Pelletier’s career has been slow to develop since he graduated from URI in 2011. Part of the problem was a wrist injury that forced him to stop playing for more than a year. Like so many of the twenty somethings who fill the field in the State Opens in the Northeast in the summer, he has had days when he has displayed the talent of a tour pro. But he has had trouble stringing them together. It is a pattern he has had since his Rhody days.
One of his coaches at URI, Gregg Burke, an assistant to Tom Drennan when Pelletier was there and now the head coach, came to Agawam to root him on.
``He’s the nicest kid on earth,’’ Burke said of the New Hampshire native. ``He’s a class kid.’’

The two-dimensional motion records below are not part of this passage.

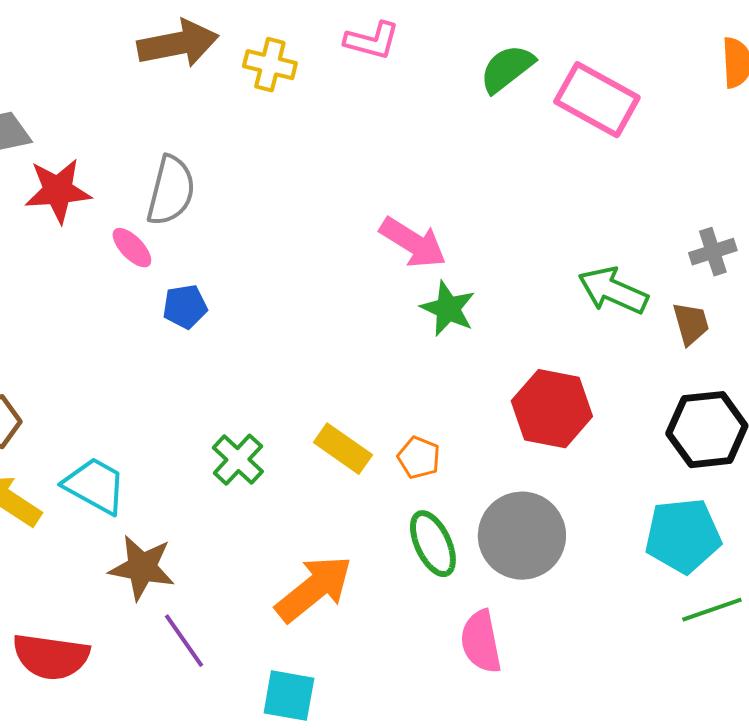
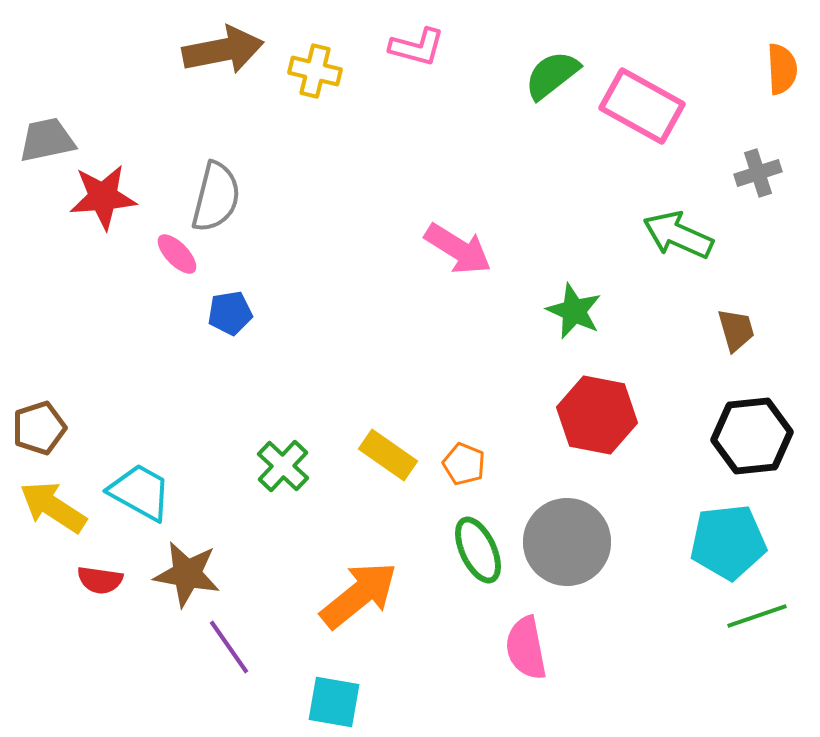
gray cross: (713, 252) -> (758, 173), moved
green arrow: (613, 291) -> (678, 235), moved
green star: (448, 309) -> (574, 311), moved
red semicircle: (51, 657) -> (100, 580), moved, size x0.6

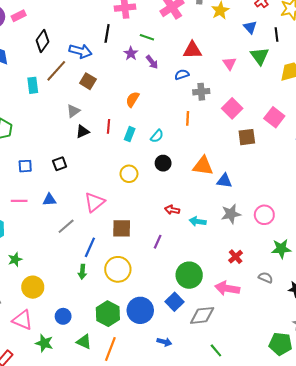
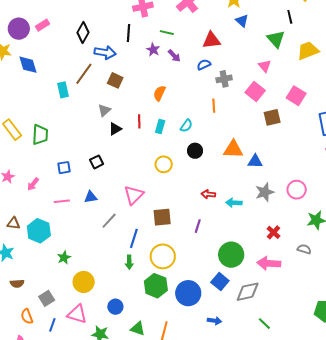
blue triangle: (250, 27) -> (242, 21), moved
black diamond: (43, 41) -> (83, 32), moved
pink triangle: (229, 63) -> (265, 66), moved
green hexagon: (108, 314) -> (156, 286), moved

But Burke also spoke like a coach when he related stories about Pelletier did not push himself as much as he could, both on and off the course. Pelletier was heavier than his coaches wanted him to be, a situation that remains to this day. He was not one who spent a lot of time in the weight room. Burke told a story of a tournament at North Carolina State.
``I saw him go and have two cups of coffee and two doughnuts, then head out to play,’’ Burke said, making sure the listener knew that is not the proper way to prepare. ``He doesn’t even hit balls. He just went out and played. Then he bogeyed the first hole. And he went on to set the course record that day.’’
Pelletier laughed when reminded of the story and happily pointed out that he shot 7-under on a 7,400-yard course. ``Then I went out the next day and shot like 1-over,’’ he said, a pattern that has been with him all along. Just last week he was in contention to win the Maine Open
``If I par the last hole, I finish third. If I birdie it I finish second,’’ he related. ``I made a six.’’
For the last few years he has been working a variety of jobs. He worked as an assistant club pro for a while and won some small NEPGA events. He worked in at a driving range, a nine-hole course near his home and last winter worked for his uncle’s business in his home town of Lebanon, N.H. In April, he began focusing on golf, working, as he described it, ``harder than ever.’’
The results did not show at first as he missed cuts in the Mass and Vermont Opens. But he told himself to relax and just have some fun with it. He has turned it around nicely.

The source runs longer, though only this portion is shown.